- Find a dataset
- Explore and prepare the data
- Train the best model
- Export the notebook into a script
- Put model into a web service
- Deploy model locally with Docker
This project revolves around the analysis of the yellow taxi trip data for the year 2023, obtained from the New York City Taxi and Limousine Commission (TLC). The dataset offers a rich and comprehensive collection of information regarding taxi trips within the bustling metropolis of New York City.
The primary objective of this project is to utilize the temporal aspect of the data by harnessing the difference between the start and end dates and times of each taxi trip. Specifically, we aim to predict the duration of each trip using the temporal data as a key predictor.
The main components of this project include:
Exploration of the data was done via eda.ipynb jupyter notebook file
- Explore data
- Checked the Data Structure and columns
- Checked the numbers of features and observations in the data
- prepare data
- Checked for missing values
- Checked for outliers
- Checked for Duplicates
- train data
- Catergorical variables were encoded using the DictVectorizer.
- trained best model.
- flask was used for web deployment via web_service.py script.

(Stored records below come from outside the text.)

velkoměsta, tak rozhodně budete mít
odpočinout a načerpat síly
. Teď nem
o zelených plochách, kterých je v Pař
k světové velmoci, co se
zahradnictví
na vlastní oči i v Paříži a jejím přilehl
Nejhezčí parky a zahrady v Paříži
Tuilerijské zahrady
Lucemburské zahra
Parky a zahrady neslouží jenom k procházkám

- Setup Pipenv Virtual Environment, by opening Cli on your system and run
pip install pipenv
- install the following:
- flask
- numpy
- scikit-learn version
- requests
pipenv install gunicorn flask numpy scikit-learn==1.3.0 requests
You can deploy the model on Docker. To do so, you need to have Docker installed on your machine, then you build the image with the following command:
NOTE: Docker must be running before your run the following commands:
pipenv shell
Create docker image by running the following:
docker build -t midtermproj .
followed by this docker command which runs the docker image created
docker run -it --rm -p 9690:9690 midtermproj
By the conclusion of this project, we aim to accomplish the following:
Develop a predictive model capable of accurately estimating the duration of yellow taxi trips in New York City. Gain insights into the factors that influence trip duration, especially the role of temporal variables. Contribute valuable findings and analysis to the field of transportation data analysis, with implications for optimizing taxi services, traffic management, and passenger experiences. The utilization of temporal data to predict trip duration holds the potential to enhance the efficiency and reliability of taxi services in New York City, benefiting both passengers and providers. This project demonstrates the power of data analytics and predictive modeling in addressing real-world transportation challenges.